Credence spends his days reading or letting Queenie teach him some household magic. She says that it’s a hard thing to get a hang of, that you either have a knack for it or you don’t. Credence is surprised by how easily he takes to it. It’s an easy thing to use his wandless magic with -- it somehow integrates well. Fighting and cleaning, apparently. He hasn’t done much fighting, but he’s gotten into a few rough patches alongside Newt, and he had been surprised by how well his magic was suited toward lashing out. Not that it should have been surprising at all, really.
But folding and cooking and cleaning are fun. The best part is that Queenie talks his ear off, even if he doesn’t reply. All he has to do is think about something and she’s on a roll. It’s a bit tough, at first, getting used to the idea of someone reading his every thought, but she always assures him that she’s heard it all, that he’s not bad at all.
The process of washing and folding clothes is cathartic and satisfying. He watches with keen interest as his favorite sweater wrings out suds, then water, and then hangs itself to dry alongside all of the other washing. His folds are a bit sloppy, a bit unpracticed, but they're about as good as he could do by hand, anyway. The socks, he lets Queenie do, watching as they dance together and roll up into perfect little balls. When she is done, they deposit themselves into baskets and dressers, each according to whom they belong to. The dishes are easiest to clean, but Credence's favorite thing is directing the feather duster around the room, watching as it twirls around like a ballerina, delicately drifting over trinkets and surfaces, above doors and over the spines of books. It shakes itself out a few feet outside the window, and the wind blows the dust miles away.
They are in the middle of making a pear strudel when Queenie gently takes his hand. He knows that he'd been letting his mind wander, but he’s not entirely sure toward what. “Aw honey.” He flushes, immediately aware. “You could take this to him, you know. I’m sure he’d be glad to see your face again. It’s quite a nice face.” She follows the words up with a gentle kiss to his cheek.
If possible, Credence flushes even darker.
He’s not entirely sure how Queenie manages to convince him, but later that evening he finds himself waiting outside of MACUSA, strudel tucked carefully into a package in his hands. He is looking for Mr. Graves, but also has his eyes peeled for Newt and Tina -- he doesn’t want them to catch him loitering, doesn’t want them wondering why he’s looking so suspicious.

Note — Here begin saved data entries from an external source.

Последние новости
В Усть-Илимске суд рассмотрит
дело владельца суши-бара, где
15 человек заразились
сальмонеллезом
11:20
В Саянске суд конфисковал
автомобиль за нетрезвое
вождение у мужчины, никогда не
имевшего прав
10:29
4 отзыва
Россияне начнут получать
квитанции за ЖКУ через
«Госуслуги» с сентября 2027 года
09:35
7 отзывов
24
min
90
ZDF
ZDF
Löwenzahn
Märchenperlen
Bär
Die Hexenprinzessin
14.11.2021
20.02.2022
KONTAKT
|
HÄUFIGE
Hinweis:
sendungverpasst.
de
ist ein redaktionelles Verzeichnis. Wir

He knows better. He truly does.
It doesn’t stop him from following Mr. Graves once he does spot the man, trailing after him while he makes his way to a nearby restaurant tucked into the ground floor of an office building. Credence hovers in wait outside, shifting on his feet, giving time for Mr. Graves to settle into his usual seat facing the door. Credence crosses his fingers, hoping that the man isn’t meeting someone here, before he slips inside the restaurant.

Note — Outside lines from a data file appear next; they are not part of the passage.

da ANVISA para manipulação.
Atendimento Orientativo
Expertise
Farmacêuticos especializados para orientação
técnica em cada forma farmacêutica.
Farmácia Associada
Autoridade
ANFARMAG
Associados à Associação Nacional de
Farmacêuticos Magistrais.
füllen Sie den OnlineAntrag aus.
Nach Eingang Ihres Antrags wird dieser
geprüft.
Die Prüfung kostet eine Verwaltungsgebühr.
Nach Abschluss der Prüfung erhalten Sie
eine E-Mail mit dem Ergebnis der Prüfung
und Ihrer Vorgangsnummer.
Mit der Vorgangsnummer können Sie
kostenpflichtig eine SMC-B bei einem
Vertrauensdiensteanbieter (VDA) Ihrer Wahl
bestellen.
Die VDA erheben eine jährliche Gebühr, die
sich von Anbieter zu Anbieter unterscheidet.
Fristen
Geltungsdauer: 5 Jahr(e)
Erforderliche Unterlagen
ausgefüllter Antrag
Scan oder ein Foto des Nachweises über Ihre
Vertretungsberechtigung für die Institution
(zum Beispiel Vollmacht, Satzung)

Mr. Graves spots him instantly. When Credence finds him in the crowd, sitting alone at a table for two, his eyebrows are raised in surprise and what looks a bit like amusement. Swallowing down his fear, Credence crosses to where his table is and puts a hand on the back of the chair opposite Mr. Graves. “May I sit?”
Mr. Graves nods. “Theseus. I wasn’t expecting to see you again.”

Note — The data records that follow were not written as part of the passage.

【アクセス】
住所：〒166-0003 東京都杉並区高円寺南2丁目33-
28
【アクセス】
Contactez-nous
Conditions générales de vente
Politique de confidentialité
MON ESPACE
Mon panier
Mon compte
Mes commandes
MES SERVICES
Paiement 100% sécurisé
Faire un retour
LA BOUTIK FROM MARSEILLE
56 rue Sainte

Credence flushes at the fact that Mr. Graves remembers his name, even if it isn’t his true name. It somehow makes it even better, knowing that Mr. Graves also knows that it isn’t his name, but he chose to remember it anyway.
“I made you this.” Credence sets the parcel down on the table. “It’s pear strudel.” It is in a box from Mr. Kowalski’s bakery, tied with one of their nice red ribbons ( only for special occasions, Queenie had said with a wink). “It’s my first try, so I’m not sure if it’s any good.” Honestly, Credence is suddenly completely unsure why he is here at all.
“I should leave,” he tells Mr. Graves in a rush, already pushing his chair out from the table.
“No, please --” Mr. Graves looks startled, stricken. He looks suddenly so serious, frozen in place. “Please stay.”
And so Credence does.
They eat and talk. It is easier this time, the conversation less stilted, the silences more comfortable -- even though Mr. Graves still does most of the talking.
Dessert is some sort of mousse and this time Credence only denies it once. Mr. Graves insists and Credence cannot tell him no. It tastes sweet and heavy on his tongue, and the cordial he washes it down with makes him feel pleasantly light.
Mr. Graves leaves Credence with a smile after brushing a hand over his shoulder, and goes home with the strudel tucked under one arm.
Credence sees him again the next day. It is winter in New York City, light flakey snow falling all around while the wind whips through the valleys the skyscrapers make. Like this, there are fewer cars and more foot traffic, and Credence can already feel the dampness encroaching on his toes because of the ensuing slush.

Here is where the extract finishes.